Несомненно, что мы видим каждого человека таким, каким хотим его видеть. Писатель мог в эти первые декабрьские дни Наташки в Париже увидеть ее, скажем, ужасной блядью, и этот ее образ тоже сошел бы за истинный. Он смог бы представить своему сознанию определенное количество неопровержимых фактов, неопровержимо доказывающих ему, что она блядь, что она была для ленинградских и лос-анджелесских мужчин легкой добычей, что и сейчас Наташка такая же блядь. Не может же человек измениться в какие-нибудь два месяца. Однако по свободному выбору писателя Наташка Парижская номер один была названа им Наташка Простая, Наташка Грубая, Наташка Плебейка.
Плебейка прихватила с собой травы. Он приготовил стейки, они их съели, выпили две бутылки «Кот дю Рон» и закурили джойнт, сделанный писателем из Наташкиной американской марихуаны. Сидя у знаменитого впоследствии обеденного столика мадам Юпп, они враждебно поглядывали друг на друга. Враги.
— Пойдем в постель? — предложил он, представляя, как будет ебать сейчас эту вторгшуюся в его жизнь русскую бабу. Ебать, как наказывать, схватив за крупную теплую шею.
— Прямо сейчас? Побежим? — спросила Наташка, злясь. — Может быть, докурим джойнт?
— Разумеется, докурим. И пойдем… — настоял он и, затянувшись еще раз джойнтом, отдал ей окурок: — Я больше не хочу. — И ушел в спальню. Там он задернул шторы, отделяющие мир внешний от мира кровати, спокойно разделся, сложил вещи на стул и лег.
«Какая сука! — подумала она. — Не поцеловал, не взял за руку, не раздел».
— Я жду тебя! — сказал он из спальни.
«Ну хорошо! — решила она. — Сейчас будет война. Я тебе устрою, Лимонов!» И, сняв сапоги и кожаные штаны, пошла в ванную. В ванной она зло почистила зубы.
И писатель отметил, с полупьяной улыбкой, направленной в темноту, что она чистит зубы зло, агрессивно, слишком много энергии вкладывая в этот невинный процесс.
Она явилась из ванной мощная, большая, совсем голая, и, став над ним, накрытым до подбородка одеялами, скрестила руки под сиськами.
— Ну, куда я должна лечь?
— Куда хочешь. Я предоставляю тебе право выбора.
Она обошла кровать и легла, резко взмахнув одеялами, на свободной части кровати — ближе к окну.
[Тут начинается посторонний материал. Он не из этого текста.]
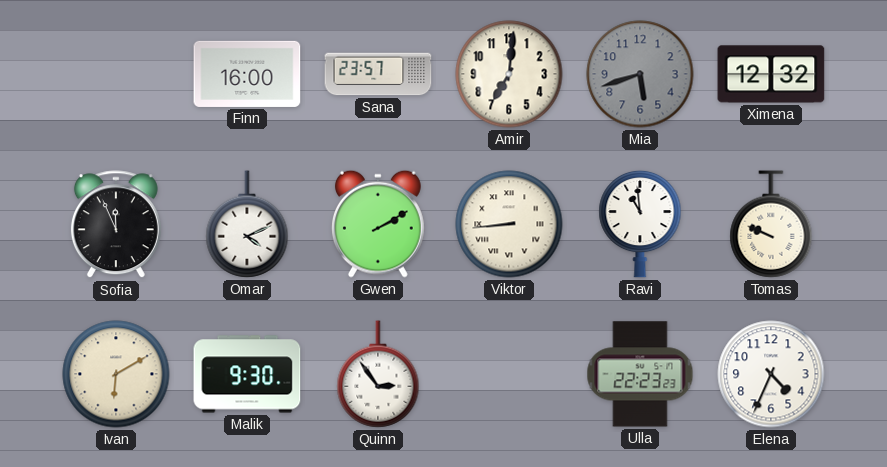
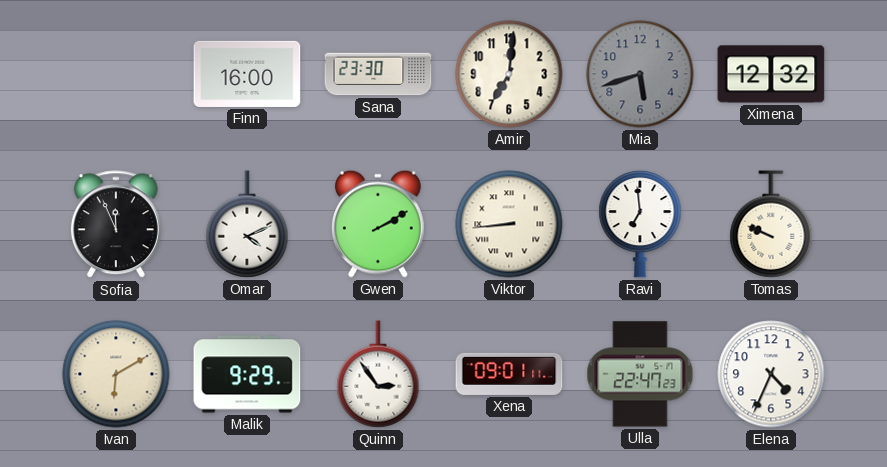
Sana: 23:57 -> 23:30
Ravi: 10:59 -> 6:59
Malik: 9:30 -> 9:29
Xena: none -> 09:01
Ulla: 22:23 -> 22:47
— Ну? — спросила она, со спины повернувшись к нему, правая сиська смяла подушку, левая — соском и шершавыми шишечками ареолы смотрела на него. — Что же ты меня не ебешь?
— Сейчас буду ебать, — ответил он и смутился немного.
«Блядь, — подумал он с невольным уважением. — Сейчас она постарается взять реванш. Большая какая! Такую поди выеби… Все будет жаловаться, что мало». Здесь, в его спальне в Париже, Наташка почему-то выросла. В последний их сексуальный акт в Нью-Йорке, состоявшийся в шесть часов утра на постели воришки Мориса (они только что явились из огромного сарая дискотеки «Рокси», где протанцевали вместе с сотнями черных и белых хулиганов и ищущих на свою жопу приключений личностей в токсидо всю ночь), писатель был готов поклясться, она была меньше.
— Ну, что же ты? — упершись локтем в подушку, монгольская скула в ладони, она нагло облизнула большие губы.
«Простая-то она простая, — подумал писатель, — однако сейчас мне придется нелегко».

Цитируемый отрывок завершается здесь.